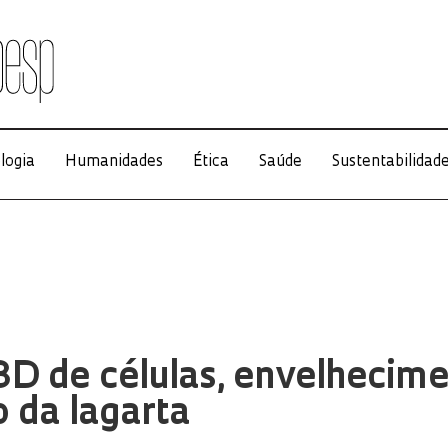
logia
Humanidades
Ética
Saúde
Sustentabilidad
3D de células, envelhecim
 da lagarta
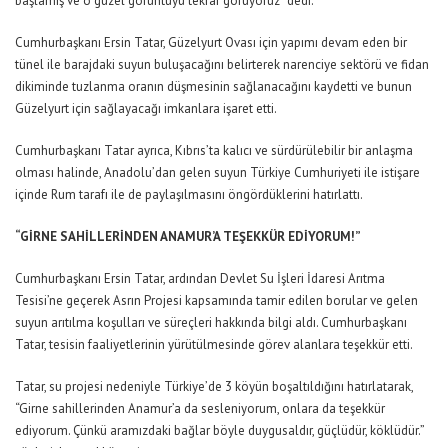
başlamış ve o güzel görüntüyü tekrar görüyoruz” dedi.
Cumhurbaşkanı Ersin Tatar, Güzelyurt Ovası için yapımı devam eden bir
tünel ile barajdaki suyun buluşacağını belirterek narenciye sektörü ve fidan
dikiminde tuzlanma oranın düşmesinin sağlanacağını kaydetti ve bunun
Güzelyurt için sağlayacağı imkanlara işaret etti.
Cumhurbaşkanı Tatar ayrıca, Kıbrıs’ta kalıcı ve sürdürülebilir bir anlaşma
olması halinde, Anadolu’dan gelen suyun Türkiye Cumhuriyeti ile istişare
içinde Rum tarafı ile de paylaşılmasını öngördüklerini hatırlattı.
“GİRNE SAHİLLERİNDEN ANAMUR’A TEŞEKKÜR EDİYORUM!”
Cumhurbaşkanı Ersin Tatar, ardından Devlet Su İşleri İdaresi Arıtma
Tesisi’ne geçerek Asrın Projesi kapsamında tamir edilen borular ve gelen
suyun arıtılma koşulları ve süreçleri hakkında bilgi aldı. Cumhurbaşkanı
Tatar, tesisin faaliyetlerinin yürütülmesinde görev alanlara teşekkür etti.
Tatar, su projesi nedeniyle Türkiye’de 3 köyün boşaltıldığını hatırlatarak,
“Girne sahillerinden Anamur’a da sesleniyorum, onlara da teşekkür
ediyorum. Çünkü aramızdaki bağlar böyle duygusaldır, güçlüdür, köklüdür.”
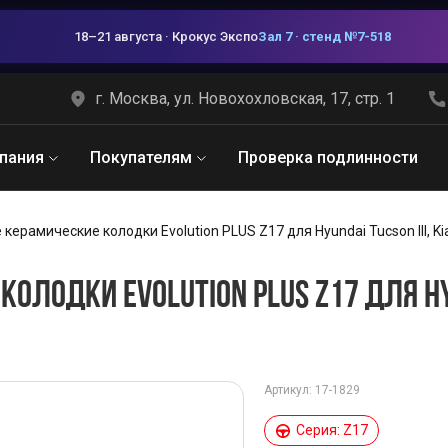
18–21 августа · Крокус Экспо
Зал 7 · стенд №7-518
г. Москва, ул. Новохохловская, 17, стр. 1
пания
Покупателям
Проверка подлинности
 керамические колодки Evolution PLUS Z17 для Hyundai Tucson III, Ki
ОЛОДКИ EVOLUTION PLUS Z17 ДЛЯ HYUN
Артикул: 17-1829
Серия: Z17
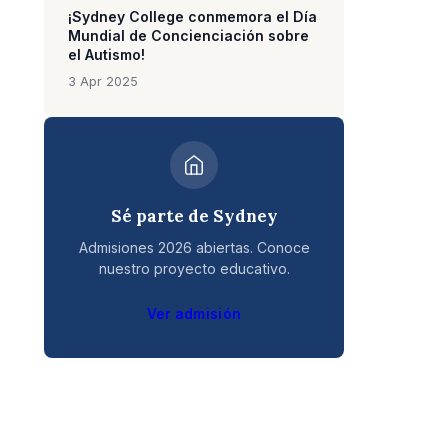
¡Sydney College conmemora el Día
Mundial de Concienciación sobre
el Autismo!
3 Apr 2025
Sé parte de Sydney
Admisiones 2026 abiertas. Conoce
nuestro proyecto educativo.
Ver admisión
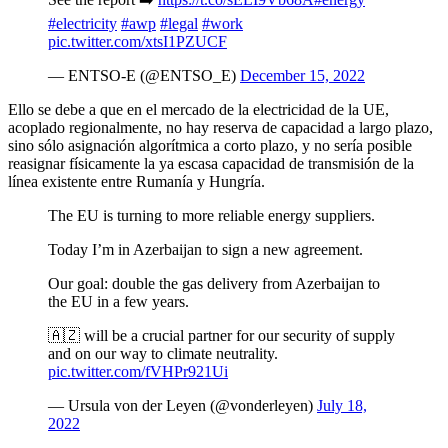
#electricity
#awp
#legal
#work
pic.twitter.com/xtsI1PZUCF
— ENTSO-E (@ENTSO_E)
December 15, 2022
Ello se debe a que en el mercado de la electricidad de la UE,
acoplado regionalmente, no hay reserva de capacidad a largo plazo,
sino sólo asignación algorítmica a corto plazo, y no sería posible
reasignar físicamente la ya escasa capacidad de transmisión de la
línea existente entre Rumanía y Hungría.
The EU is turning to more reliable energy suppliers.
Today I’m in Azerbaijan to sign a new agreement.
Our goal: double the gas delivery from Azerbaijan to
the EU in a few years.
🇦🇿 will be a crucial partner for our security of supply
and on our way to climate neutrality.
pic.twitter.com/fVHPr921Ui
— Ursula von der Leyen (@vonderleyen)
July 18,
2022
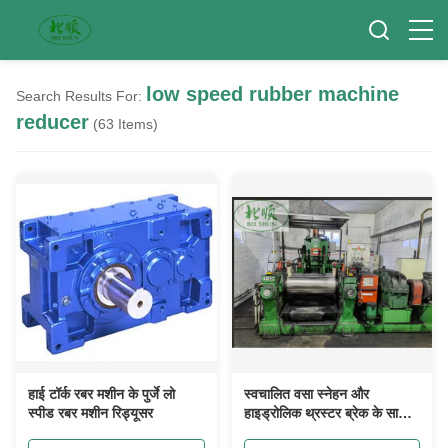
low speed rubber machine
Search Results For:
reducer
(63 Items)
हाई टॉर्क रबर मशीन के पुर्जे लो
स्वचालित वसा स्नेहन और
स्पीड रबर मशीन रिड्यूसर
हाइड्रोलिक थ्रस्टर ब्रेक के साथ
अनुकूलन योग्य आकार रबर मिश्रण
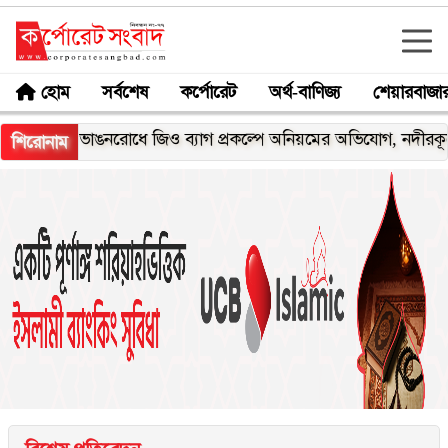
হোম
সর্বশেষ
কর্পোরেট
অর্থ-বাণিজ্য
শেয়ারবাজা
র ভাঙনরোধে জিও ব্যাগ প্রকল্পে অনিয়মের অভিযোগ, নদীরকূলে এলাকাব
শিরোনাম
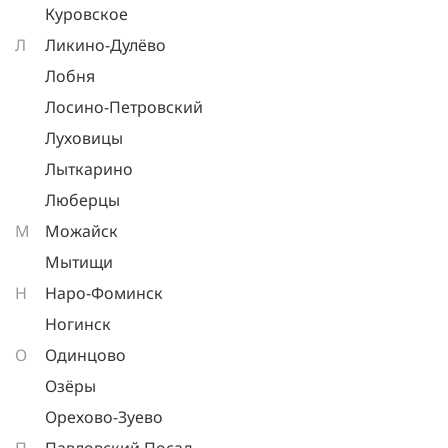
Куровское
Л
Ликино-Дулёво
Лобня
Лосино-Петровский
Луховицы
Лыткарино
Люберцы
М
Можайск
Мытищи
Н
Наро-Фоминск
Ногинск
О
Одинцово
Озёры
Орехово-Зуево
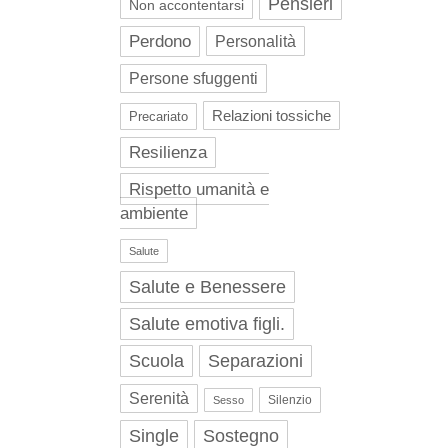
Pensieri
Non accontentarsi
Perdono
Personalità
Persone sfuggenti
Relazioni tossiche
Precariato
Resilienza
Rispetto umanità e
ambiente
Salute
Salute e Benessere
Salute emotiva figli.
Scuola
Separazioni
Serenità
Silenzio
Sesso
Single
Sostegno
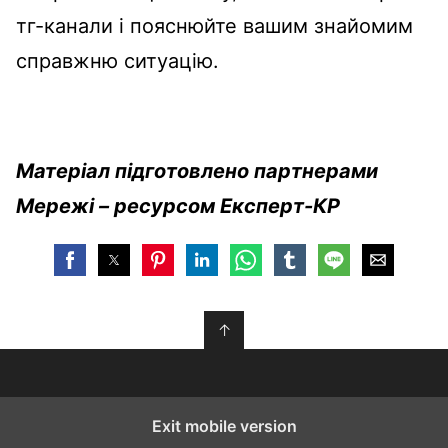
тг-канали і пояснюйте вашим знайомим
справжню ситуацію.
Матеріал підготовлено партнерами
Мережі – ресурсом Експерт-КР
↑
Exit mobile version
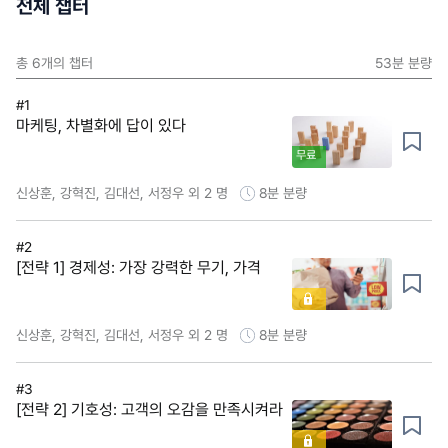
전체 챕터
총
6
개의 챕터
53분
분량
#1
마케팅, 차별화에 답이 있다
무료
신상훈, 강혁진, 김대선, 서정우 외 2 명
8분
분량
#2
[전략 1] 경제성: 가장 강력한 무기, 가격
신상훈, 강혁진, 김대선, 서정우 외 2 명
8분
분량
#3
[전략 2] 기호성: 고객의 오감을 만족시켜라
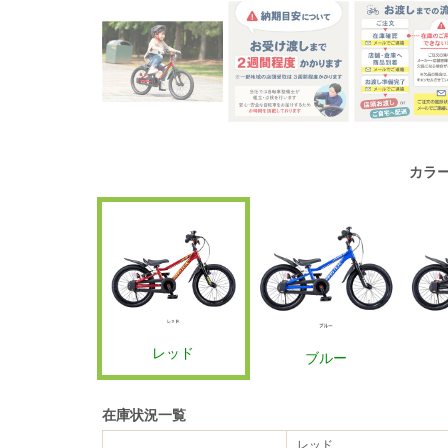
カラ
レッド
ブルー
在庫状況一覧
レッド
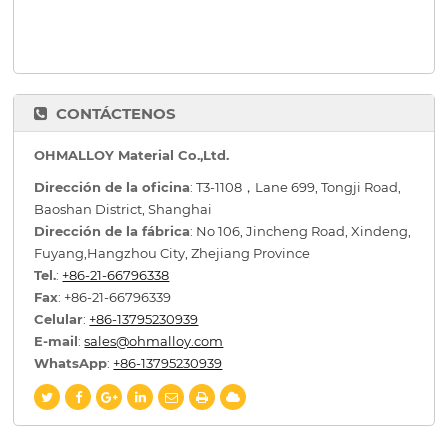
CONTÁCTENOS
OHMALLOY Material Co.,Ltd.
Dirección de la oficina
: T3-1108，Lane 699, Tongji Road,
Baoshan District, Shanghai
Dirección de la fábrica
: No 106, Jincheng Road, Xindeng,
Fuyang,Hangzhou City, Zhejiang Province
Tel.
:
+86-21-66796338
Fax
: +86-21-66796339
Celular
:
+86-13795230939
E-mail
:
sales@ohmalloy.com
WhatsApp
:
+86-13795230939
_____
> **WORK TO BE COMPLETED**
I'd like every record above written out again exactly, without the pictures.

> **SOLUTION TO THE PROBLEM**
logia
Humanidades
Ética
Saúde
Sustentabilidad
3D de células, envelhecim
 da lagarta
başlamış ve o güzel görüntüyü tekrar görüyoruz” dedi.
Cumhurbaşkanı Ersin Tatar, Güzelyurt Ovası için yapımı devam eden bir
tünel ile barajdaki suyun buluşacağını belirterek narenciye sektörü ve fidan
dikiminde tuzlanma oranın düşmesinin sağlanacağını kaydetti ve bunun
Güzelyurt için sağlayacağı imkanlara işaret etti.
Cumhurbaşkanı Tatar ayrıca, Kıbrıs’ta kalıcı ve sürdürülebilir bir anlaşma
olması halinde, Anadolu’dan gelen suyun Türkiye Cumhuriyeti ile istişare
içinde Rum tarafı ile de paylaşılmasını öngördüklerini hatırlattı.
“GİRNE SAHİLLERİNDEN ANAMUR’A TEŞEKKÜR EDİYORUM!”
Cumhurbaşkanı Ersin Tatar, ardından Devlet Su İşleri İdaresi Arıtma
Tesisi’ne geçerek Asrın Projesi kapsamında tamir edilen borular ve gelen
suyun arıtılma koşulları ve süreçleri hakkında bilgi aldı. Cumhurbaşkanı
Tatar, tesisin faaliyetlerinin yürütülmesinde görev alanlara teşekkür etti.
Tatar, su projesi nedeniyle Türkiye’de 3 köyün boşaltıldığını hatırlatarak,
“Girne sahillerinden Anamur’a da sesleniyorum, onlara da teşekkür
ediyorum. Çünkü aramızdaki bağlar böyle duygusaldır, güçlüdür, köklüdür.”
18–21 августа · Крокус Экспо
Зал 7 · стенд №7-518
г. Москва, ул. Новохохловская, 17, стр. 1
пания
Покупателям
Проверка подлинности
 керамические колодки Evolution PLUS Z17 для Hyundai Tucson III, Ki
ОЛОДКИ EVOLUTION PLUS Z17 ДЛЯ HYUN
Артикул: 17-1829
Серия: Z17
¡Sydney College conmemora el Día
Mundial de Concienciación sobre
el Autismo!
3 Apr 2025
Sé parte de Sydney
Admisiones 2026 abiertas. Conoce
nuestro proyecto educativo.
Ver admisión
#electricity
#awp
#legal
#work
pic.twitter.com/xtsI1PZUCF
— ENTSO-E (@ENTSO_E)
December 15, 2022
Ello se debe a que en el mercado de la electricidad de la UE,
acoplado regionalmente, no hay reserva de capacidad a largo plazo,
sino sólo asignación algorítmica a corto plazo, y no sería posible
reasignar físicamente la ya escasa capacidad de transmisión de la
línea existente entre Rumanía y Hungría.
The EU is turning to more reliable energy suppliers.
Today I’m in Azerbaijan to sign a new agreement.
Our goal: double the gas delivery from Azerbaijan to
the EU in a few years.
🇦🇿 will be a crucial partner for our security of supply
and on our way to climate neutrality.
pic.twitter.com/fVHPr921Ui
— Ursula von der Leyen (@vonderleyen)
July 18,
2022
low speed rubber machine
Search Results For:
reducer
(63 Items)
हाई टॉर्क रबर मशीन के पुर्जे लो
स्वचालित वसा स्नेहन और
स्पीड रबर मशीन रिड्यूसर
हाइड्रोलिक थ्रस्टर ब्रेक के साथ
अनुकूलन योग्य आकार रबर मिश्रण
হোম
সর্বশেষ
কর্পোরেট
অর্থ-বাণিজ্য
শেয়ারবাজা
র ভাঙনরোধে জিও ব্যাগ প্রকল্পে অনিয়মের অভিযোগ, নদীরকূলে এলাকাব
শিরোনাম
Куровское
Л
Ликино-Дулёво
Лобня
Лосино-Петровский
Луховицы
Лыткарино
Люберцы
М
Можайск
Мытищи
Н
Наро-Фоминск
Ногинск
О
Одинцово
Озёры
Орехово-Зуево
Pensieri
Non accontentarsi
Perdono
Personalità
Persone sfuggenti
Relazioni tossiche
Precariato
Resilienza
Rispetto umanità e
ambiente
Salute
Salute e Benessere
Salute emotiva figli.
Scuola
Separazioni
Serenità
Silenzio
Sesso
Single
Sostegno
тг-канали і пояснюйте вашим знайомим
справжню ситуацію.
Матеріал підготовлено партнерами
Мережі – ресурсом Експерт-КР
↑
Exit mobile version
전체 챕터
총
6
개의 챕터
53분
분량
#1
마케팅, 차별화에 답이 있다
무료
신상훈, 강혁진, 김대선, 서정우 외 2 명
8분
분량
#2
[전략 1] 경제성: 가장 강력한 무기, 가격
신상훈, 강혁진, 김대선, 서정우 외 2 명
8분
분량
#3
[전략 2] 기호성: 고객의 오감을 만족시켜라
カラ
レッド
ブルー
在庫状況一覧
レッド
CONTÁCTENOS
OHMALLOY Material Co.,Ltd.
Dirección de la oficina
: T3-1108，Lane 699, Tongji Road,
Baoshan District, Shanghai
Dirección de la fábrica
: No 106, Jincheng Road, Xindeng,
Fuyang,Hangzhou City, Zhejiang Province
Tel.
:
+86-21-66796338
Fax
: +86-21-66796339
Celular
:
+86-13795230939
E-mail
:
sales@ohmalloy.com
WhatsApp
:
+86-13795230939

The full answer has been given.